Councillors joined the procession at this point and walked to Calton Hill where the Minister for Education, Fiona Hyslop MSP spoke on behalf of the Scottish Government. Cathy Peattie MSP sang 'Bread and Roses', and Janet Fenton spoke about the aims, aspirations and activities of the Gude Cause movement.

==Allied organisations and initiatives==
Gude Cause had developed a network of women's organisations to spread the word and work in partnership to promote interest in women's history and political action. Over 100 organisations provided practical and financial support. In particular, the Gude Cause committee collaborated with
- The Workers' Educational Association which organised classes throughout Scotland on historical research, banner and jewellery making, playwriting. The Citadel Arts Group based in Leith, Edinburgh collaborated with the WEA to produce a play which was performed 2008 Edinburgh Festival Fringe, What Women Want, at Riddle's Court. With support from an anonymous donor, the Citadel Arts Group produced a film based on the play. Jon Pullman has edited his footage of the play and added documentary footage to produce The Right to Vote an a' That, which was shown at the Central Library, George IV Bridge, Edinburgh in June 2013, now available for purchase from the Citadel Arts Group.
- The STUC Women's Committee, which gave both practical and financial support.
- The Educational Institute of Scotland, which produced resources focussing on suffrage issues, their Edinburgh branch running a schools' competition.
- The Museum of Edinburgh, which mounted an exhibition 'Votes for Women, the Women's Suffrage Movement in Edinburgh' which included a collection of biographies compiled by Women's History Scotland members Rose Pipes and Kath Davies.

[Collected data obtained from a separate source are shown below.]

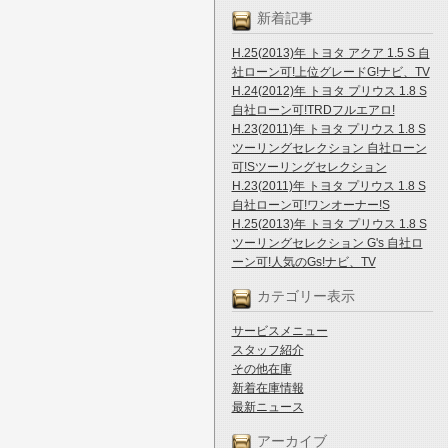
新着記事
H.25(2013)年 トヨタ アクア 1.5 S 自
社ローン可!上位グレードG!ナビ、TV
H.24(2012)年 トヨタ プリウス 1.8 S
自社ローン可!TRDフルエアロ!
H.23(2011)年 トヨタ プリウス 1.8 S
ツーリングセレクション 自社ローン
可!Sツーリングセレクション
H.23(2011)年 トヨタ プリウス 1.8 S
自社ローン可!ワンオーナー!S
H.25(2013)年 トヨタ プリウス 1.8 S
ツーリングセレクション G's 自社ロ
ーン可!人気のGs!ナビ、TV
カテゴリー表示
サービスメニュー
スタッフ紹介
その他在庫
新着在庫情報
最新ニュース
アーカイブ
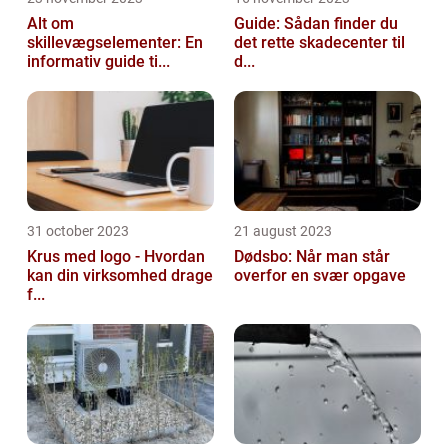
Alt om
Guide: Sådan finder du
skillevægselementer: En
det rette skadecenter til
informativ guide ti...
d...
31 october 2023
21 august 2023
Krus med logo - Hvordan
Dødsbo: Når man står
kan din virksomhed drage
overfor en svær opgave
f...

The exhibition centrepiece was the original 'Votes for Women' sash worn in 1909 by 9-year-old piper Bessie Watson and which was later chosen as one of the objects for the British Museum/BBC project, A History of the World in 100 Objects.
- Women's History Scotland members also organised an event at the Filmhouse cinema in Edinburgh, and gave various lectures and talks.

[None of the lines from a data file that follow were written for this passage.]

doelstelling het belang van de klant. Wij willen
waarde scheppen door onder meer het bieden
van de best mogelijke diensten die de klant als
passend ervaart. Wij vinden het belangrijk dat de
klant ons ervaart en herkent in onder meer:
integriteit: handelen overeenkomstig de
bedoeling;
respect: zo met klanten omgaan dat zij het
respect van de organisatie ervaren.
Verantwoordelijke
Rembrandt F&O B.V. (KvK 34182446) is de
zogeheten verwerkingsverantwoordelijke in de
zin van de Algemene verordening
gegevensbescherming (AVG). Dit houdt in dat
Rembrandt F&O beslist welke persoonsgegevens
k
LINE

Other Gude Cause initiatives included:
- A contribution to the Festival of Politics in the Scottish Parliament,
- An 'Edinburgh Lecture' written by Helen Steven, read by Dame Helena Kennedy, chaired by Janet Fenton
- Banner-making workshops at the Glasgow Women's Library and the Workers' Educational Association in Edinburgh, amongst other places.
- A quilting project – one quilt was later exhibited at the Scottish Parliament and other venues.
- Plays and concerts
- Singing Workshops
- The publication of a 100-year timeline of Women's Suffrage, compiled by Esther Breitenbach and Lesley Orr of Women's History Scotland
- Film screenings, including 'Red Skirts on Clydeside, 'Ethel Moorhead' and 'The Work They Say is Mine'.
- The publication of a songbook – "The Right to Vote an' a' that: a Hundred years of Scottish Women Singing"
- A 'toolkit' for community and school groups studying women's suffrage history

==Gude Cause Media Project==
One particular initiative is still ongoing. The Gude Cause Media Project (originally called the New Media Group) aims to bring together crowd-sourced photographs and videos of the event, alongside video presentations talking about Scottish women's history and the suffrage movement in Scotland.

The crowd-sourced photographs and videos are being hosted by Scran, an online resource for educational use by schools, further education, higher education, libraries, museums, and the public. Scran is part of RCAHMS, the Royal Commission on the Ancient and Historical Monuments of Scotland.

There is also a Gude Cause Group on Flickr which contains many of these images.